United Nations monitors had been trying to enter the town after several days of fighting but were forced to turn back on Tuesday when a crowd attacked them.
They finally gained access on Thursday to find state buildings burnt down, shops abandoned and a body lying in the street. Smoke rose from destroyed buildings and burnt-out cars littered the streets. There were signs of a heavy bombardment.
Only a handful of residents could be seen and one man said 26,000 people had fled.
Rebels pulled out of the town this week saying that the thousands of remaining citizens risked being killed in cold blood, a warning echoed by the United States.
Violence has surged in recent weeks after rebels abandoned a ceasefire negotiated by international envoy Kofi Annan in his efforts to ease the conflict between President Bashar al-Assad and the movement fighting to end his family's four decade rule.
Security forces have used troops, tanks and helicopters to hit at rebel-controlled suburbs near the capital Damascus, parts of eastern Deir al-Zor province, and villages in the northern and western parts of Aleppo province, near the Turkish border.
In Douma, about 15 km (10 miles) from Damascus, activists said tanks had entered the city outskirts and government forces were battling rebel fighters, activists said.

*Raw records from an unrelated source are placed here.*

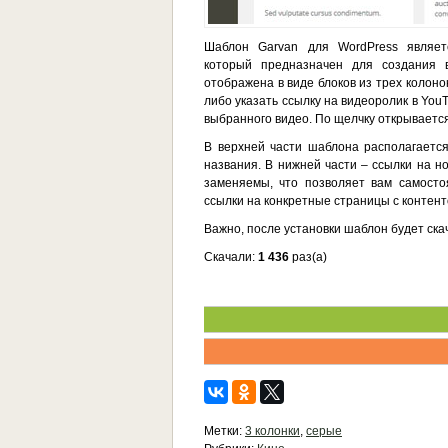
Шаблон Garvan для WordPress являет
который предназначен для создания 
отображена в виде блоков из трех колоно
либо указать ссылку на видеоролик в You
выбранного видео. По щелчку открывается
В верхней части шаблона располагаетс
названия. В нижней части – ссылки на но
заменяемы, что позволяет вам самосто
ссылки на конкретные страницы с контент
Важно, после установки шаблон будет ска
Скачали:
1 436
раз(а)
Метки:
3 колонки
,
серые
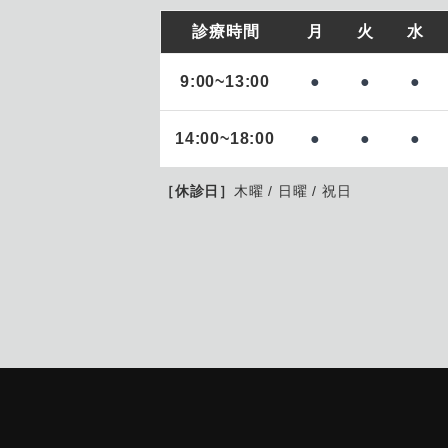
診療時間
月
火
水
9:00~13:00
●
●
●
14:00~18:00
●
●
●
［休診日］
木曜 / 日曜 / 祝日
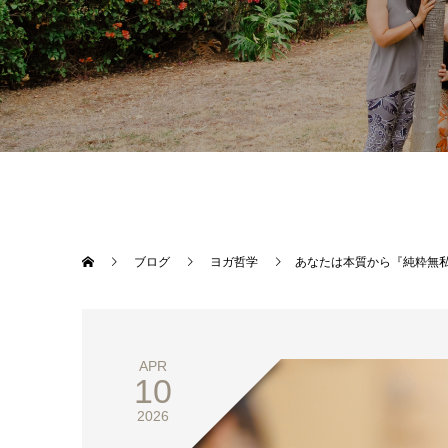
ブログ
ヨガ哲学
あなたは本質から『純粋無
APR
10
2026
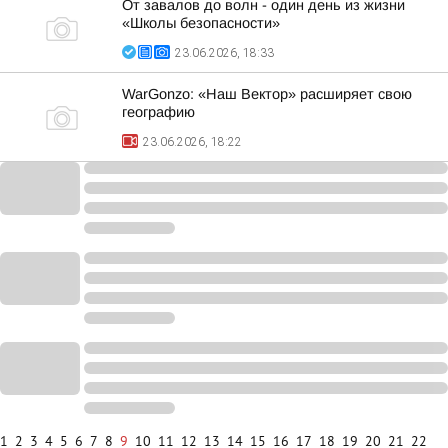
От завалов до волн - один день из жизни
«Школы безопасности»
23.06.2026, 18:33
WarGonzo: «Наш Вектор» расширяет свою
географию
23.06.2026, 18:22
1
2
3
4
5
6
7
8
9
10
11
12
13
14
15
16
17
18
19
20
21
22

At least two people were killed and 15 wounded, they said.
"It is a war today," said an activist who called himself Ziad, speaking on Skype over the thump of shelling and the rattle of machinegun fire. "There are 10 tanks on the outskirts, but the rebels have destroyed one of them."

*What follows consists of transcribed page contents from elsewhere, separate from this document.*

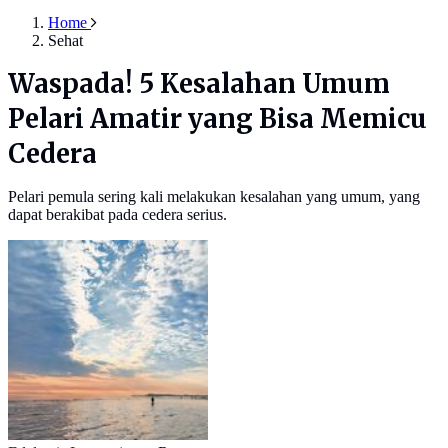
Home
Sehat
Waspada! 5 Kesalahan Umum
Pelari Amatir yang Bisa Memicu
Cedera
Pelari pemula sering kali melakukan kesalahan yang umum, yang
dapat berakibat pada cedera serius.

The British-based Syrian Observatory for Human Rights, which has a network of activists across the country, said rebellious villages in the Aleppo countryside have been pounded by security forces, with troops trying to surround and raid rebel-held areas.
The uprising against Assad's autocratic rule began as a peaceful pro-democracy movement in March 2011 but in the face of a crackdown by his forces has turned into an armed insurgency.
"There has been a dangerous escalation of armed violence across Syria," said Sausan Ghosheh, spokeswoman for the U.N. monitors observing the now-collapsed ceasefire.
"They (residents) want the violence to stop and so do we, but the U.N. Supervision Mission cannot impose a ceasefire. The path of non-violence is a choice for the welfare of all Syrians."
The United Nations says more than 10,000 people have been killed by government forces, while Syria says at least 2,600 members of the military and security forces have been killed by what it calls foreign-backed "Islamist terrorists".
World powers are divided over the next move.
Russia and China, both permanent members of the U.N. Security Council with veto power, have blocked efforts by Western powers to condemn Assad or call for his removal.
Diplomats said world powers were working towards holding a crisis meeting on Syria in Geneva on June 30 to try to get the Annan plan back on track.